With its focus on rapid cycle tests of change, the model promotes the idea that measurement should be done little and often, using small samples to assess change in a small number of metrics – ideas that Walter Shewart would also have espoused as he stalked the production line with his clipboard, carbon copy and pencil. There were perfectly good reasons for this approach in 1918 and many would argue that these still apply in 2017. Data can be burdensome to collect, and the delay between data collection and its availability so long that it is not useful to measure continuous improvement. Having more data does not necessarily lead to greater insight, and collecting data can distract from the actual work of improvement. However, the world has moved on in many ways since 1918, and it is important to ask if we should reappraise the role of data in quality improvement in this age of Big Data.

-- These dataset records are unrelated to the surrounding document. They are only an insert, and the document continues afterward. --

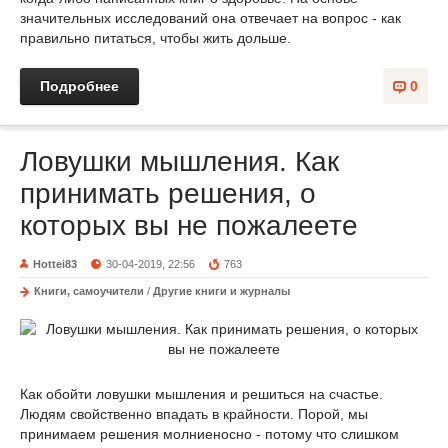
значительных исследований она отвечает на вопрос - как
правильно питаться, чтобы жить дольше.
Подробнее
0
Ловушки мышления. Как
принимать решения, о
которых вы не пожалеете
Hottei83
30-04-2019, 22:56
763
Книги, самоучители
/
Другие книги и журналы
Как обойти ловушки мышления и решиться на счастье.
Людям свойственно впадать в крайности. Порой, мы
принимаем решения молниеносно - потому что слишком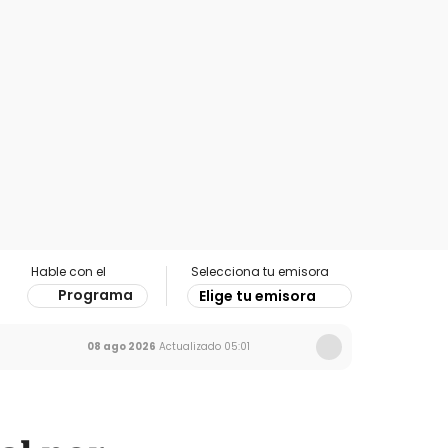
Hable con el
Selecciona tu emisora
Programa
Elige tu emisora
08 ago 2026
Actualizado
05:01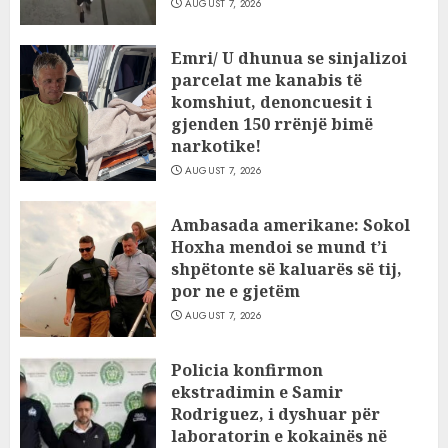
AUGUST 7, 2026
Emri/ U dhunua se sinjalizoi
parcelat me kanabis të
komshiut, denoncuesit i
gjenden 150 rrënjë bimë
narkotike!
AUGUST 7, 2026
Ambasada amerikane: Sokol
Hoxha mendoi se mund t’i
shpëtonte së kaluarës së tij,
por ne e gjetëm
AUGUST 7, 2026
Policia konfirmon
ekstradimin e Samir
Rodriguez, i dyshuar për
laboratorin e kokainës në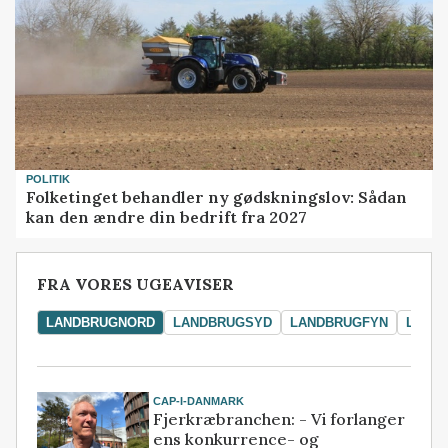
POLITIK
Folketinget behandler ny gødskningslov: Sådan
kan den ændre din bedrift fra 2027
FRA VORES UGEAVISER
LANDBRUGNORD
LANDBRUGSYD
LANDBRUGFYN
LAND
CAP-I-DANMARK
Fjerkræbranchen: - Vi forlanger
ens konkurrence- og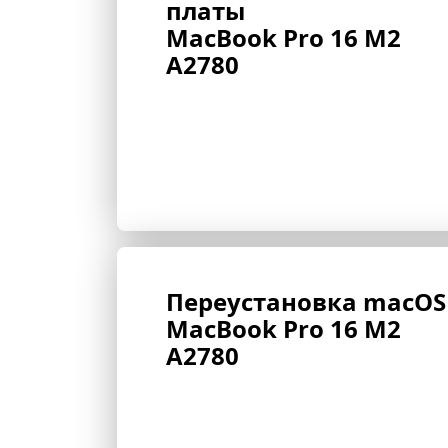
платы 
MacBook Pro 16 M2 
A2780
Переустановка macOS
MacBook Pro 16 M2 
A2780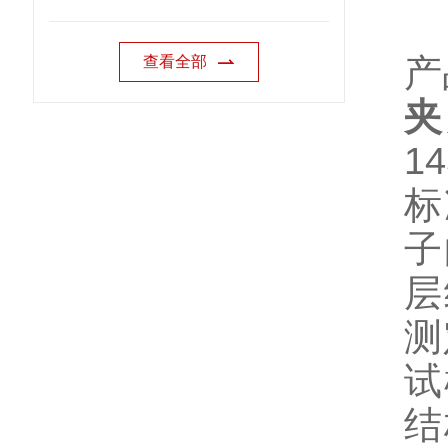
产
查看全部
夹
14
标
子
层
测
试
结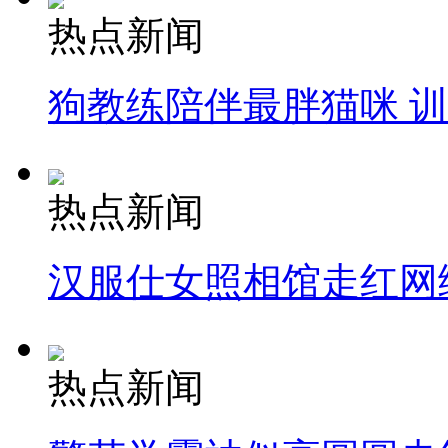
热点新闻
狗教练陪伴最胖猫咪 
热点新闻
汉服仕女照相馆走红网
热点新闻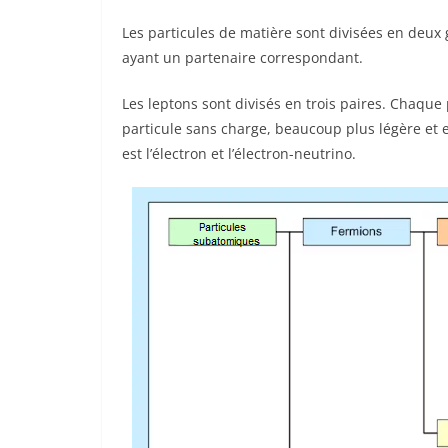
Les particules de matière sont divisées en deux g
ayant un partenaire correspondant.
Les leptons sont divisés en trois paires. Chaqu
particule sans charge, beaucoup plus légère et e
est l’électron et l’électron-neutrino.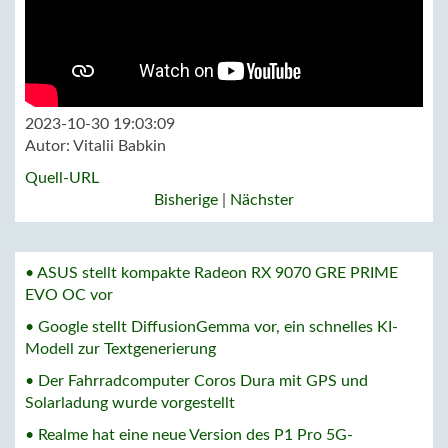
2023-10-30 19:03:09
Autor:
Vitalii Babkin
Quell-URL
Bisherige
|
Nächster
• ASUS stellt kompakte Radeon RX 9070 GRE PRIME
EVO OC vor
• Google stellt DiffusionGemma vor, ein schnelles KI-
Modell zur Textgenerierung
• Der Fahrradcomputer Coros Dura mit GPS und
Solarladung wurde vorgestellt
• Realme hat eine neue Version des P1 Pro 5G-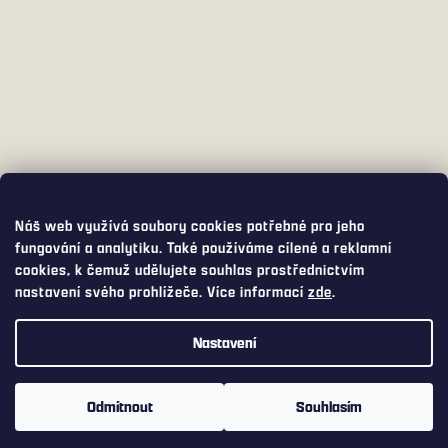
Náš web využívá soubory cookies potřebné pro jeho
fungování a analytiku. Také používáme cílené a reklamní
cookies, k čemuž udělujete souhlas prostřednictvím
nastavení svého prohlížeče. Více informací
zde
.
Nastavení
Využijte přepravu s DPD PICKUP za pouhých 75,- Kč. DPD PICKUP
Vám balíček doručí do široké nabídky výdejních míst a boxů, včetně
Odmítnout
Souhlasím
Z-boxů od Zásilkovny nebo AlzaBoxů.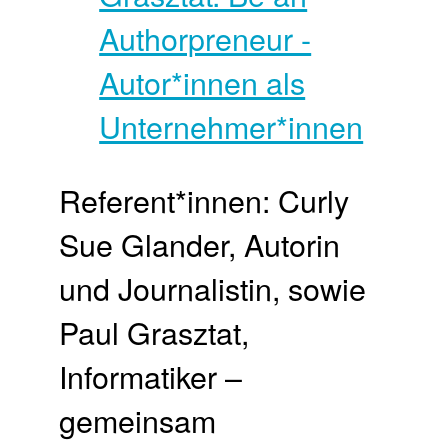
Referent*innen: Curly
Sue Glander, Autorin
und Journalistin, sowie
Paul Grasztat,
Informatiker –
gemeinsam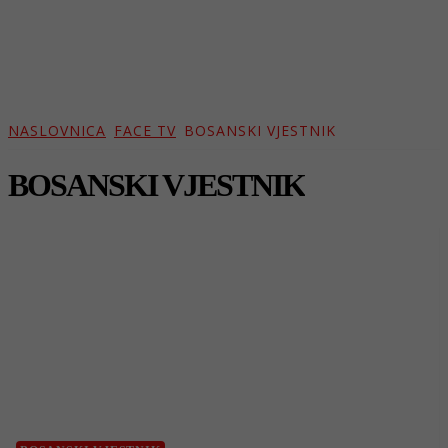
NASLOVNICA
FACE TV
BOSANSKI VJESTNIK
BOSANSKI VJESTNIK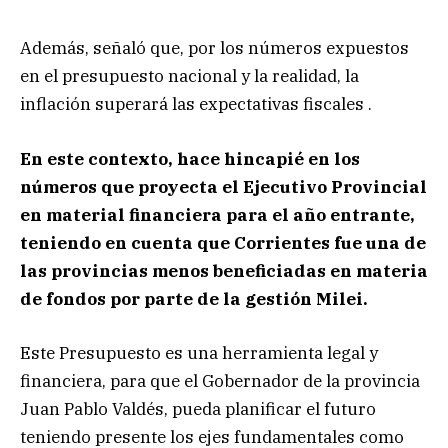
Además, señaló que, por los números expuestos
en el presupuesto nacional y la realidad, la
inflación superará las expectativas fiscales .
En este contexto, hace hincapié en los
números que proyecta el Ejecutivo Provincial
en material financiera para el año entrante,
teniendo en cuenta que Corrientes fue una de
las provincias menos beneficiadas en materia
de fondos por parte de la gestión Milei.
Este Presupuesto es una herramienta legal y
financiera, para que el Gobernador de la provincia
Juan Pablo Valdés, pueda planificar el futuro
teniendo presente los ejes fundamentales como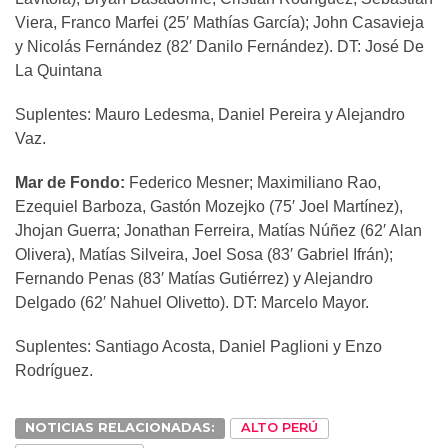
Viera, Franco Marfei (25′ Mathías García); John Casavieja
y Nicolás Fernández (82′ Danilo Fernández). DT: José De
La Quintana
Suplentes: Mauro Ledesma, Daniel Pereira y Alejandro
Vaz.
Mar de Fondo:
Federico Mesner; Maximiliano Rao,
Ezequiel Barboza, Gastón Mozejko (75′ Joel Martínez),
Jhojan Guerra; Jonathan Ferreira, Matías Núñez (62′ Alan
Olivera), Matías Silveira, Joel Sosa (83′ Gabriel Ifrán);
Fernando Penas (83′ Matías Gutiérrez) y Alejandro
Delgado (62′ Nahuel Olivetto). DT: Marcelo Mayor.
Suplentes: Santiago Acosta, Daniel Paglioni y Enzo
Rodríguez.
NOTICIAS RELACIONADAS:
ALTO PERÚ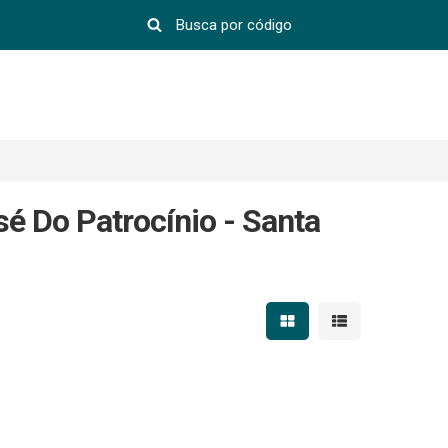
é Do Patrocínio - Santa
Mostrar resultados em 
Mostrar resultad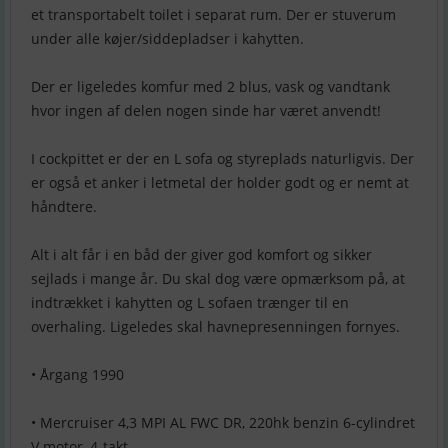
et transportabelt toilet i separat rum. Der er stuverum
under alle køjer/siddepladser i kahytten.
Der er ligeledes komfur med 2 blus, vask og vandtank
hvor ingen af delen nogen sinde har været anvendt!
I cockpittet er der en L sofa og styreplads naturligvis. Der
er også et anker i letmetal der holder godt og er nemt at
håndtere.
Alt i alt får i en båd der giver god komfort og sikker
sejlads i mange år. Du skal dog være opmærksom på, at
indtrækket i kahytten og L sofaen trænger til en
overhaling. Ligeledes skal havnepresenningen fornyes.
• Årgang 1990
• Mercruiser 4,3 MPI AL FWC DR, 220hk benzin 6-cylindret
V motor, 4-takt,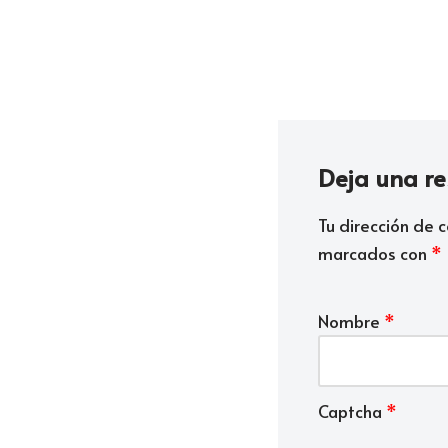
Deja una r
Tu dirección de c
marcados con
*
Nombre
*
Captcha
*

There are several reasons why I think we should think again. As the marginal cost of collecting and storing electronic data falls towards zero, the idea that data for improvement should still be “little and often”, limited in scope and based only on small samples, looks less convincing that it did in the past. Rules that were appropriate in an age of pen and paper measurement look less relevant in the digital age. Indeed, there are reasons to think that holding on to the traditional approach to using data is actively problematic. For example, the “little and often” approach to measurement ignores the problems that come from sampling: achieving unbiased samples of data in the real world is actually quite hard to do for example. Even “little and often” measurement is still more burdensome and slower than completely automated data collection and analysis – which might seem like a pipe dream in many healthcare organizations but can still be an aspiration to which organizations work towards. For me, probably the biggest limitation with the traditional way of thinking about data in the world of quality improvement is that it demotes data to the role of simple measurement: just a dumb ruler to measure change by. The role of data to help people understand the systems they are trying to improve, learn how and what to improve, plan their interventions and tests of change or simulate them in advance, all become possible when we have much richer and detailed data, and use data in more sophisticated ways. I believe this to be a missed opportunity. Shewhart’s ideas have taken us a long way, but it’s time to think again.